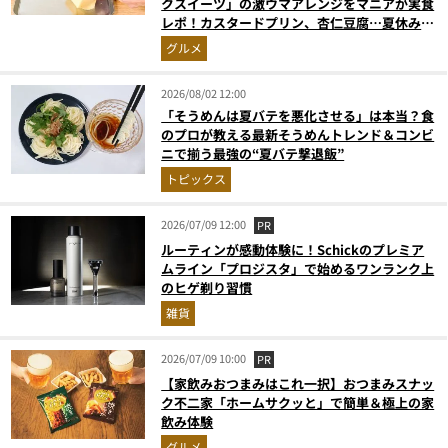
クスイーツ」の激ウマアレンジをマニアが実食
レポ！カスタードプリン、杏仁豆腐…夏休みの
おやつに最強すぎた
グルメ
2026/08/02 12:00
「そうめんは夏バテを悪化させる」は本当？食
のプロが教える最新そうめんトレンド＆コンビ
ニで揃う最強の“夏バテ撃退飯”
トピックス
2026/07/09 12:00
PR
ルーティンが感動体験に！Schickのプレミア
ムライン「プロジスタ」で始めるワンランク上
のヒゲ剃り習慣
雑貨
2026/07/09 10:00
PR
【家飲みおつまみはこれ一択】おつまみスナッ
ク不二家「ホームサクッと」で簡単＆極上の家
飲み体験
グルメ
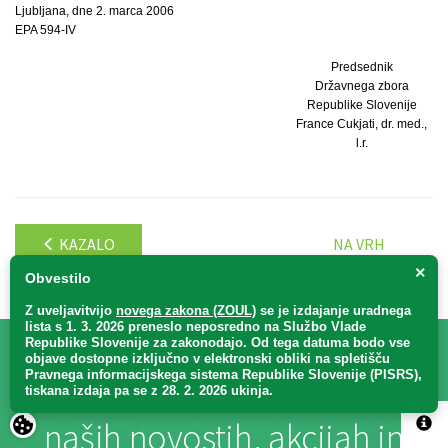
Ljubljana, dne 2. marca 2006
EPA 594-IV
Predsednik
Državnega zbora
Republike Slovenije
France Cukjati, dr. med.,
l.r.
KAZALO
NA VRH
×
Obvestilo
Z uveljavitvijo
novega zakona (ZOUL)
se je
izdajanje uradnega
lista s 1. 3. 2026 preneslo
neposredno
na Službo Vlade
Republike Slovenije za zakonodajo
. Od tega datuma bodo vse
objave dostopne izključno v elektronski obliki na spletišču
Pravnega informacijskega sistema Republike Slovenije (PISRS),
Bodite obveščeni
o vseh
tiskana izdaja pa se z 28. 2. 2026 ukinja.
naših novostih, akcijah in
===============
*WORK ORDER*
Print the listing above in full, exactly as written. Omit any pictures.

*THE ANSWER*
クスイーツ」の激ウマアレンジをマニアが実食
レポ！カスタードプリン、杏仁豆腐…夏休みの
おやつに最強すぎた
グルメ
2026/08/02 12:00
「そうめんは夏バテを悪化させる」は本当？食
のプロが教える最新そうめんトレンド＆コンビ
ニで揃う最強の“夏バテ撃退飯”
トピックス
2026/07/09 12:00
PR
ルーティンが感動体験に！Schickのプレミア
ムライン「プロジスタ」で始めるワンランク上
のヒゲ剃り習慣
雑貨
2026/07/09 10:00
PR
【家飲みおつまみはこれ一択】おつまみスナッ
ク不二家「ホームサクッと」で簡単＆極上の家
飲み体験
グルメ
Ljubljana, dne 2. marca 2006
EPA 594-IV
Predsednik
Državnega zbora
Republike Slovenije
France Cukjati, dr. med.,
l.r.
KAZALO
NA VRH
×
Obvestilo
Z uveljavitvijo
novega zakona (ZOUL)
se je
izdajanje uradnega
lista s 1. 3. 2026 preneslo
neposredno
na Službo Vlade
Republike Slovenije za zakonodajo
. Od tega datuma bodo vse
objave dostopne izključno v elektronski obliki na spletišču
Pravnega informacijskega sistema Republike Slovenije (PISRS),
Bodite obveščeni
o vseh
tiskana izdaja pa se z 28. 2. 2026 ukinja.
naših novostih, akcijah in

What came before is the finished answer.